Desde que la niña nació, Micol había cambiado drásticamente su comportamiento, por lo que Malena acabó atrapada en un matrimonio donde ella amaba por los dos, hasta que un día todo acabó y, tristemente, no fue ella quien dijo basta. El abogado arribó una tarde con rostro desconcertado al ver su casa tiernamente decorada de rosa y pastel; buscó a su esposa, a quien encontró juntando platos y restos de comida en la cocina, con los ojos hinchados y enrojecidos de tanto llorar. La mujer aun podía oír la conversación resonando en su cabeza mientras se alejaba del rellano de la casona, viéndose reflejada una última vez en la ventana que daba a la cocina.

-¿Qué ha pasado aquí?¿por qué mi casa parece un completo mess?-preguntó, mesclando idiomas.

-¿Es broma, cierto?-Malena se había erguido, escoba en mano.Llevaba el cabello recogido en un moño con mechones electrizantes que apuntaban a distintas direcciones-. Por Dios, Mic, dime que estás bromeando. Dime que tuviste una reunión caótica y no te olvidaste del maldito cumpleaños de tu hija-fue subiendo el tono a medida que las palabras brotaban de su boca hasta casi acabar gritando. La garganta le ardía.

Micol abrió enormemente los ojos, dejó su maletín de cuero negro sobre un taburete y se llevó una mano a la cara.
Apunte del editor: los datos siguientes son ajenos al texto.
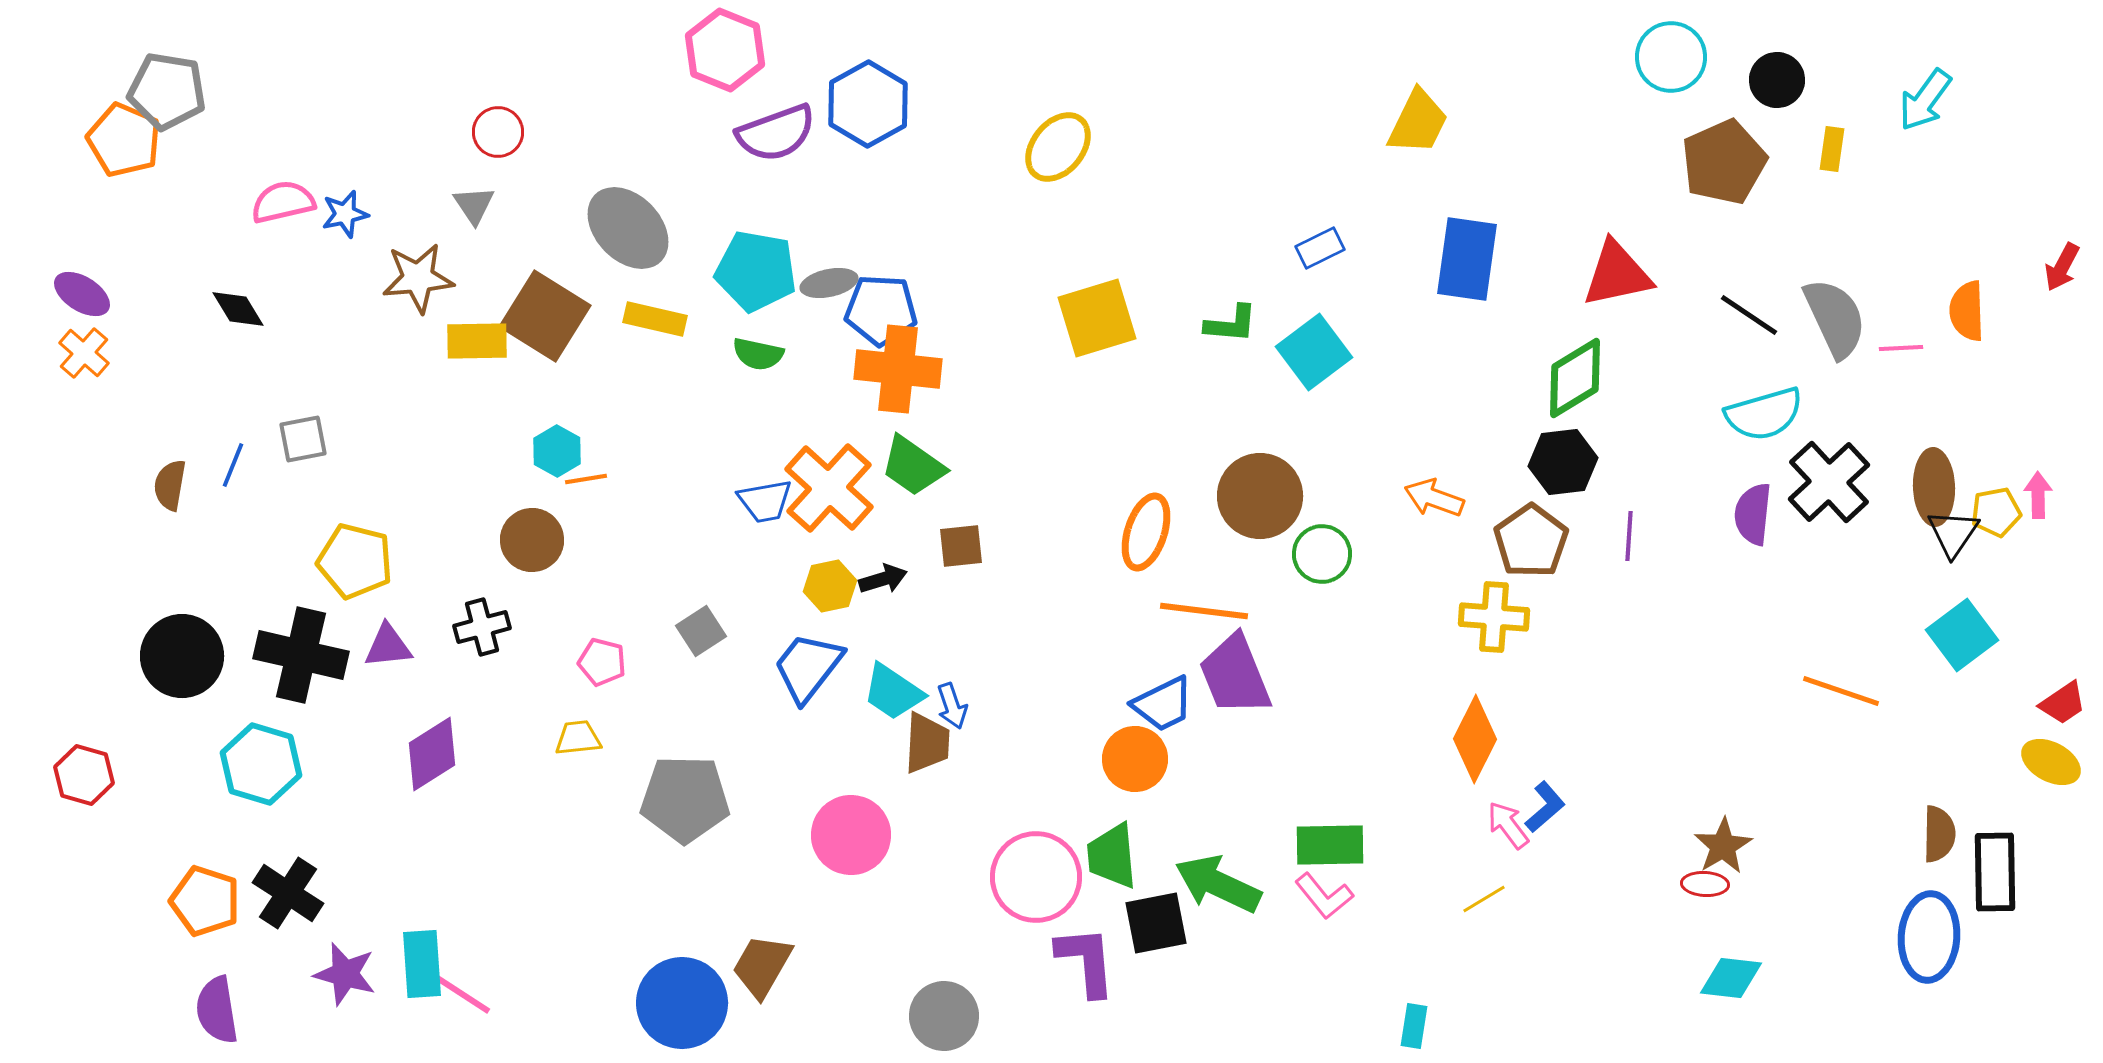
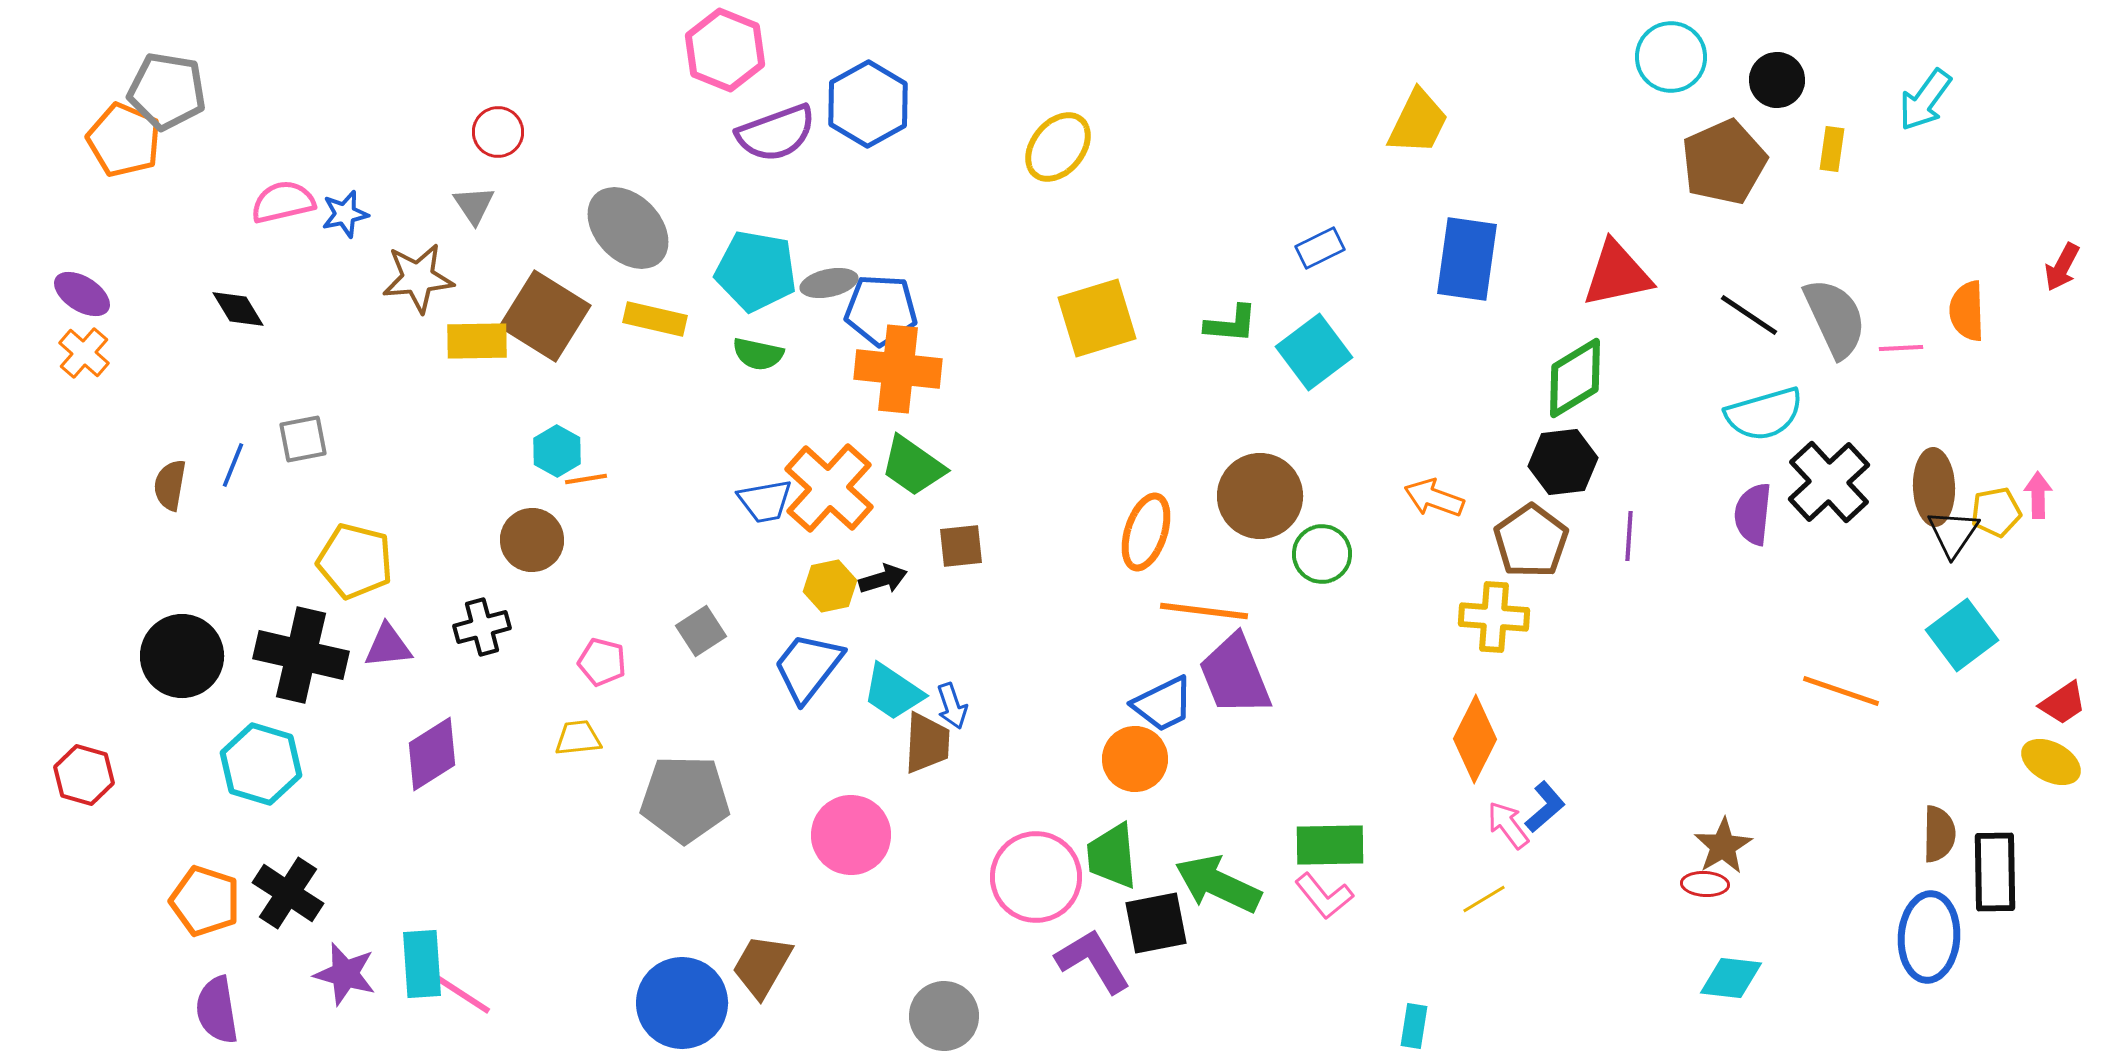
purple L-shape at (1086, 961): moved 7 px right; rotated 26 degrees counterclockwise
Bruna había cumplido catorce años ese día y él simplemente lo había olvidado. Sin embargo, lo triste no había sido solo que lo había olvidado, sino el motivo por el cual lo hizo.
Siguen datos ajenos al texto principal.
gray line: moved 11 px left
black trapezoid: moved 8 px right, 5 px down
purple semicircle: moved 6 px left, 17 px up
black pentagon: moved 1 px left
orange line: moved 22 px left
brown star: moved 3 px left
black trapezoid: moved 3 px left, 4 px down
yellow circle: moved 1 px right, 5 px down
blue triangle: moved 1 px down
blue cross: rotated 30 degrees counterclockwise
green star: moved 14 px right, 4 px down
-Lo siento, my love. Hablaré con ella-se disculpó, intentando no tocar nada.

-¿Dónde estabas?-preguntó ella, por fin.

-You already said it. Tuve una reunión de último minuto y perdí la noción del tiempo. Jamás me perdería my own daugther's birthday, Male.
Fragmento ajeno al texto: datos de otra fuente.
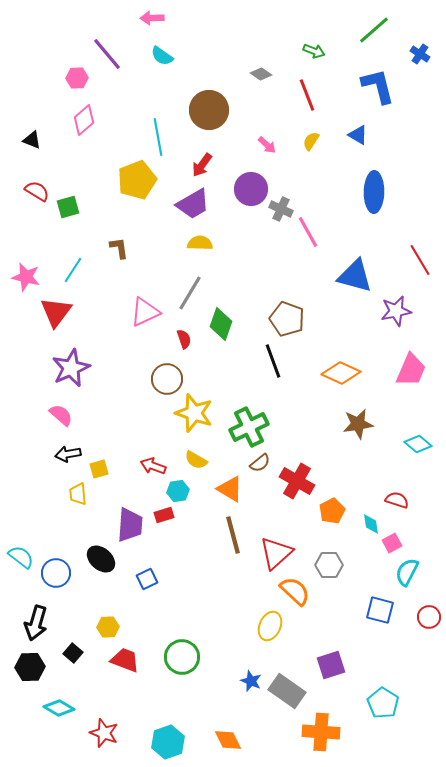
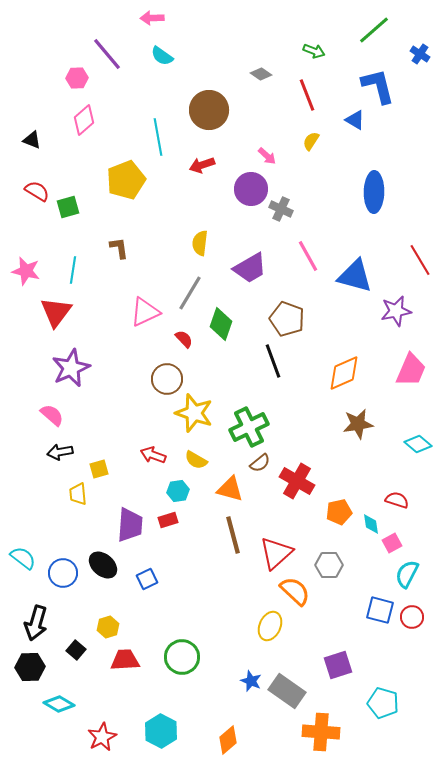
blue triangle at (358, 135): moved 3 px left, 15 px up
pink arrow at (267, 145): moved 11 px down
red arrow at (202, 165): rotated 35 degrees clockwise
yellow pentagon at (137, 180): moved 11 px left
purple trapezoid at (193, 204): moved 57 px right, 64 px down
pink line at (308, 232): moved 24 px down
yellow semicircle at (200, 243): rotated 85 degrees counterclockwise
cyan line at (73, 270): rotated 24 degrees counterclockwise
pink star at (26, 277): moved 6 px up
red semicircle at (184, 339): rotated 24 degrees counterclockwise
orange diamond at (341, 373): moved 3 px right; rotated 48 degrees counterclockwise
pink semicircle at (61, 415): moved 9 px left
black arrow at (68, 454): moved 8 px left, 2 px up
red arrow at (153, 466): moved 11 px up
orange triangle at (230, 489): rotated 16 degrees counterclockwise
orange pentagon at (332, 511): moved 7 px right, 1 px down; rotated 15 degrees clockwise
red rectangle at (164, 515): moved 4 px right, 5 px down
cyan semicircle at (21, 557): moved 2 px right, 1 px down
black ellipse at (101, 559): moved 2 px right, 6 px down
cyan semicircle at (407, 572): moved 2 px down
blue circle at (56, 573): moved 7 px right
red circle at (429, 617): moved 17 px left
yellow hexagon at (108, 627): rotated 15 degrees counterclockwise
black square at (73, 653): moved 3 px right, 3 px up
red trapezoid at (125, 660): rotated 24 degrees counterclockwise
purple square at (331, 665): moved 7 px right
cyan pentagon at (383, 703): rotated 16 degrees counterclockwise
cyan diamond at (59, 708): moved 4 px up
red star at (104, 733): moved 2 px left, 4 px down; rotated 24 degrees clockwise
orange diamond at (228, 740): rotated 76 degrees clockwise
cyan hexagon at (168, 742): moved 7 px left, 11 px up; rotated 12 degrees counterclockwise
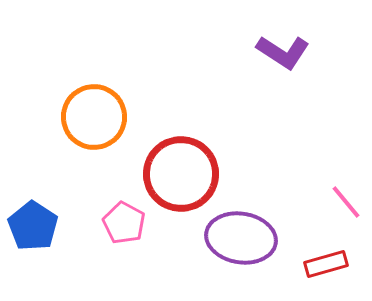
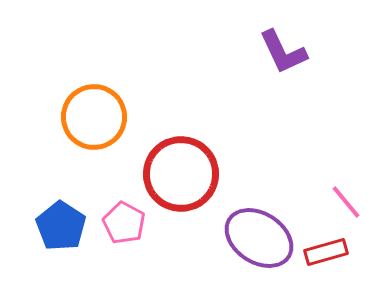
purple L-shape: rotated 32 degrees clockwise
blue pentagon: moved 28 px right
purple ellipse: moved 18 px right; rotated 24 degrees clockwise
red rectangle: moved 12 px up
Malena apretó los dientes tanto que creyó que se partiría una muela, o tal vez partiría el palo de la escoba; alguna de las dos con tal de no hacerle daño, pues ella no podía ir a prisión: debía cuidar de Bruna. Pero la impotencia la desbordaba como espuma, así que no tuvo más opción que romper en llanto, un llanto amargo e hiriente. Micol no entendía aquella reacción tan exagerada y así mismo se lo dijo. Malena lanzó la escoba contra el suelo, un lacio mechón chocolate se escapó de la liga y le cayó sobre la frente; gritó a rabiar, hecha una furia, y le dijo que ella había llamado a la oficina, que su socio le había dicho que se había ido alrededor de las tres de la tarde y no había regresado, por lo que volvió a preguntarle, casi rogarle, dónde había estado. Fue entonces cuando su esposo, aquel romántico y exótico extranjero que se negaba a hablar un castellano fluido a pesar de tener media vida viviendo en aquel país, respondió quedamente, -Quiero el divorcio.

Un bocinazo la hizo temblar, causando que el recuerdo se esfumase del cristal de la ventana. Malena divisó los electrodomésticos de la cocina y les dio la espalda, no sin antes secarse las lágrimas que le habían humedecido el rostro. Volver a empezar, luego de tantos años de casada. Volver a empezar luego de haber aceptado lo que su esposo le había pedido, quedarse en casa y criar a Bruna porque, ¿Quién mejor que su madre? renunciando a su trabajo, a su maestría y a su pasión por la historia y lo antiguo. Bruna volvió a tocar la bocina del Chevy anaranjado con impaciencia. Su madre subió al coche, lanzó una costosísima cartera con cadenetas doradas al asiento trasero y se colocó el cinturón de seguridad, sagaz. Giró a verla, intentó sonreírle para ocultar cuán rota estaba, acariciando su cabello lacio y rubio como el de su padre, y encendió el motor, que no tardó en ronronear para ella. Poniéndose en marcha, Malena marcó el camino para el camión de mudanzas y dejó atrás la mitad de su vida para volver a empezar.